Instructions to follow:
Below are records; reproduce exactly the lines from the one that has "permitindo apenas conteúdo autêntico na" through the one that has "Nossas Diretrizes da comunidade se aplicam a", ends included, and nothing more.

━━ Data for review ━━

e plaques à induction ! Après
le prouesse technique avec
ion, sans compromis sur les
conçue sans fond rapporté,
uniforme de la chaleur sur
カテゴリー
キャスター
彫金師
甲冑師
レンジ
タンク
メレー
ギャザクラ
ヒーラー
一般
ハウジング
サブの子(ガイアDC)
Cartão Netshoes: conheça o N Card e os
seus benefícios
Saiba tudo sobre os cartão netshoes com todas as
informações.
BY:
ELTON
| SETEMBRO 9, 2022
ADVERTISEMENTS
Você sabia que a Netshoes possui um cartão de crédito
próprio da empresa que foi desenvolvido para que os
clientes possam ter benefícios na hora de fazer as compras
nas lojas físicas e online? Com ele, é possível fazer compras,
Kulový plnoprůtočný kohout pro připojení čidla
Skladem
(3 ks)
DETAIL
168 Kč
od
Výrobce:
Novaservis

━━━
━━ Data for review ━━

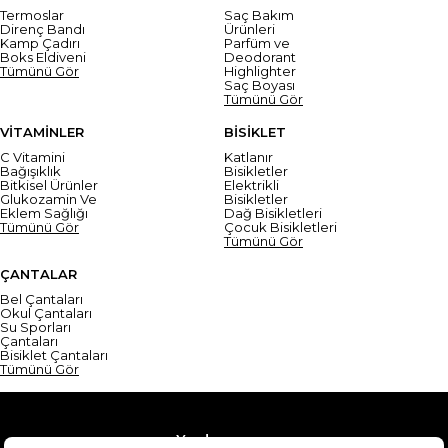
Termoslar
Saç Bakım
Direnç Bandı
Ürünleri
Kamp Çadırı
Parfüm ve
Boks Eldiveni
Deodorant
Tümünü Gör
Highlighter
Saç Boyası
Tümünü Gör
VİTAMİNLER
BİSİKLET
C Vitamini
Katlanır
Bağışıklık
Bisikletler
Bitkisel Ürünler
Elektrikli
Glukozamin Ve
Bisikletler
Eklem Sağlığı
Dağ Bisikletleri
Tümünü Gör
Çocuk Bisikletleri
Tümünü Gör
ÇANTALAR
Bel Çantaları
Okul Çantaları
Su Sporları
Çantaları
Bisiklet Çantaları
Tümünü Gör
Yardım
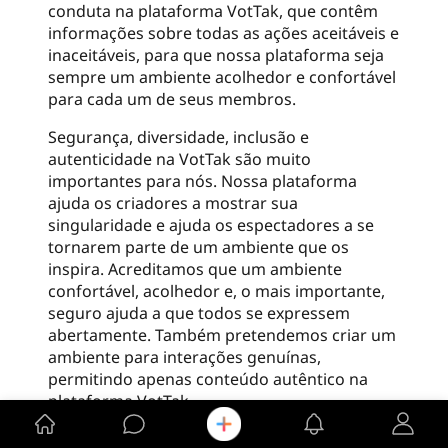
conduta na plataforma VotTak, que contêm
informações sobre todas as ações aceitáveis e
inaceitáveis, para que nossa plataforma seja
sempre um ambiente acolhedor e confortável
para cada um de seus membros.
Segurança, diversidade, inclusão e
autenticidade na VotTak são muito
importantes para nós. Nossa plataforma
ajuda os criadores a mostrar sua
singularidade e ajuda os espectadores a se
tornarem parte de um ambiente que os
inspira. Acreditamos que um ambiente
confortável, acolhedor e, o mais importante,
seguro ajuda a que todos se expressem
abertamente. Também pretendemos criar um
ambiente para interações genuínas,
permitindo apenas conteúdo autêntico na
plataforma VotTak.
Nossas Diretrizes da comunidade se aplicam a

━━━

Solution for this task:
permitindo apenas conteúdo autêntico na
plataforma VotTak.
Nossas Diretrizes da comunidade se aplicam a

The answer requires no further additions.